Die Schokoladentrüffel von La Vialla

Eine weiche Mischung aus Schokocreme, Haselnüssen und feingehackten Stracci, bestäubt mit einer dünnen Schicht Kakao, verleiht der ersten „viallinischen Praline“ Gestalt, rustikal und mit weichem Herzen. Der Name Trüffel stammt von einer süßen Schokoladenspezialität aus dem Piemont (Heimat der Schokoladencreme und leckersten Pralinen Italiens), die so genannt wird, weil ihre Form an die berühmte Knolle erinnert. Die Trüffel von La Vialla entstanden nach einem Rezept der Fattoria und sind ein Konzentrat der Köstlichkeit, mit dem intensiven Aroma von Haselnüssen und Schokolade, ein komplexer und anhaltender Geschmack, der bereit ist, im Mund zu zergehen und den „Pechvogel” vor Wonne erschaudern zu lassen, die sich noch verstärkt, wenn er zwischen der einen und der anderen Trüffel an einem guten Gläschen Vin Santo nippen kann!

Die Zubereitung der Schokoladentrüffel
Die Zubereitung der Schokoladentrüffel

Die Fragolina

Die Fragolina ist ein Püree aus frischen Erdbeeren, ein Klassiker zu Hause und in der Fattoria für die Aperitifs mit Sekt oder Mussantino. Einige Esslöffel dieser Köstlichkeit fügen den verschiedenen „Perlen“ Duft, Farbe und Geschmack hinzu. Aber nicht nur, man sollte sie auch mit Joghurt, Eis (Sahneeis, Vanille- und Erdbeereis), Schlagsahne oder cremigem Nachtisch genießen. Erfolgreich wurde eine sehr kleine Menge an Brombeeren (4%) zum Rezept hinzugefügt, welche die Ladung an Polyphenolen und Antioxidantien verstärkt und dazu beiträgt, die Farbe, den Duft und den Geschmack der Früchte zu bewahren.
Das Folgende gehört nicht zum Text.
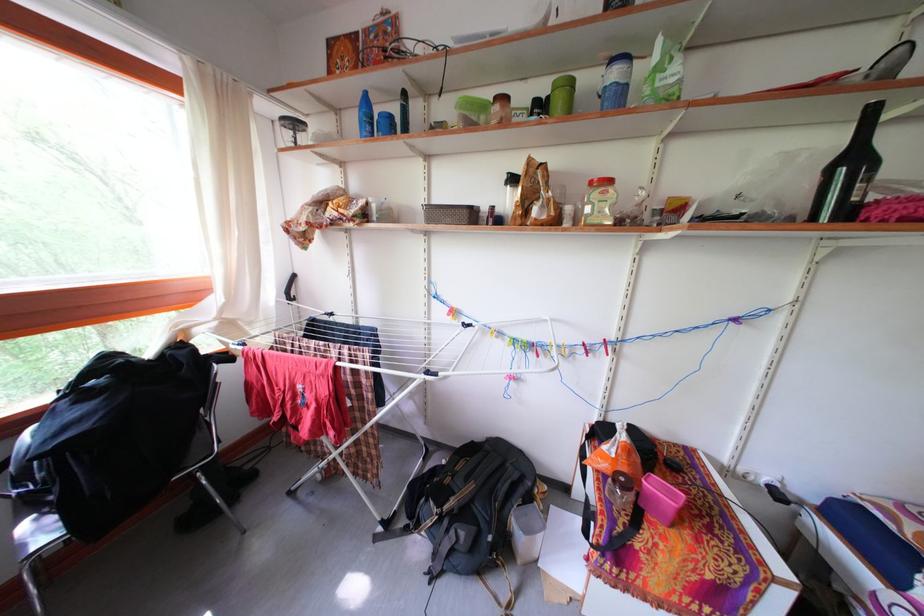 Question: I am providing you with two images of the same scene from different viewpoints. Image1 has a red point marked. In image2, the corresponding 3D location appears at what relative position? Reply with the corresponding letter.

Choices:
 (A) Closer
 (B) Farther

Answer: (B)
Halbgefrorenes mit Fragolina
Halbgefrorenes mit Fragolina

Die Marmeladen und Konfitüren Extra von La Vialla

Die Konfitüre ist eine der einfachsten und „leckersten“ Möglichkeiten, um den Geschmack und die guten Eigenschaften frischer Früchte für längere Zeit einzuschließen. In der Fattoria werden die Früchte (Erdbeeren, Feigen, Brombeeren) bei perfektem Gesundheitszustand und gut ausgereift an schönen, sonnigen Tagen geerntet, wobei die heißesten Stunden, aber auch feuchte und regnerische Tage vermieden werden. Die Köchinnen von La Vialla bereiten die biologischen Konfitüren in den speziellen „Zaubertöpfen” der Soßenküche zu, die unter Vakuum, d.h. bei niedriger Temperatur garen. Sie sind rustikal und ländlich in Geschmack und Aussehen. Der Fruchtgehalt ist sehr üppig (weit über den 44%, die für Konfitüren Extra vorgesehen sind), sie werden mit Traubenmost gesüßt und enthalten keinen Zucker.
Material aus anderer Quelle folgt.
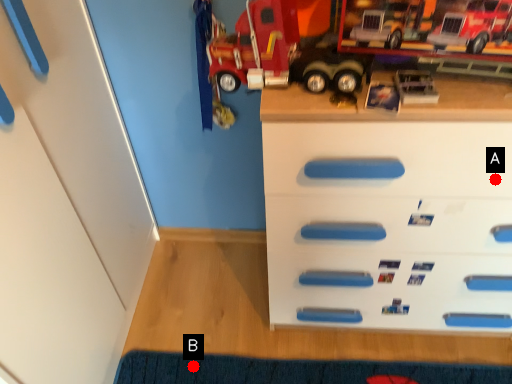 Question: Two points are circled on the image, labeled by A and B beside each circle. Which point appears farthest from the camera in this image?

Choices:
 (A) A is further
 (B) B is further

Answer: (B)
  • die Erdbeerkonfitüre passt wunderbar zu einem Käsekuchen mit Ricotta;
  • die Orangenmarmelade schmeckt ausgezeichnet zu gereiften Käsesorten und Wildgerichten;
  • die Feigenkonfitüre ist perfekt für den typisch toskanischen Mürbeteigkuchen geeignet;
  • die Brombeerkonfitüre eignet sich zum Frühstück mit Brot und Butter oder für ein Halbgefrorenes mit Schlagsahne
Die Konfitüren von La Vialla
Die Konfitüren von La Vialla
Gabriella mit einer Feigen-Crostata
Gabriella mit einer Feigen-Crostata

Viallella

(= Creme aus Haselnüssen und Kakao mit Olivenöl Extravergine und Honig) Abgesehen von ihrem feinen und (das muss gesagt werden!) wirklich vorzüglichen Geschmack verfügt die „Viallella” über bemerkenswerte Zutaten: alle biologisch, ohne Zuckerzusatz, mit Olivenöl Extravergine und vielen Haselnüssen, nämlich 29%. Die Haselnusssorte Romana D.O.P. ist die Königszutat dieser Creme; die Nüsse werden zwischen August und November im Latium bei voller Reife geerntet, getrocknet, nur wenige Minuten geröstet, um ihre Aromen zu bewahren, und anschließend gemahlen. So entsteht eine duftende, aromatische und goldfarbene Paste.

Um die „Viallella” zu süßen, wurde anstatt von Zucker Agavensirup (er hat einen weitaus niedrigeren glykämischen Index – GI - als Zucker) zusammen mit etwas Honig verwendet, von beidem jedoch nur wenig; der Kakao ist biologisch, das Öl von Sonnenblumen und.... Oliven (die „viallinische” Zutat schlechthin!), und zum Abschluss noch ein Hauch Vanille, etwas Sonnenblumenlecithin (um die Zutaten miteinander zu verbinden) und ein wenig Milch.
So entsteht eine nach frischen Haselnüssen duftende Creme; sie ist streichfest, aber auch noch flüssig genug, um auf frisches Obst (Erdbeeren und Birnen sind wie für sie bestimmt!), Joghurt, Ricottakäse oder Eis „gegossen“ zu werden, um köstliche Torten, warme Piadine (= dünne Teigfladen) oder Crêpes zu füllen, oder einfach um auf eine schöne Scheibe frisch gebackenes Brot gestrichen zu werden.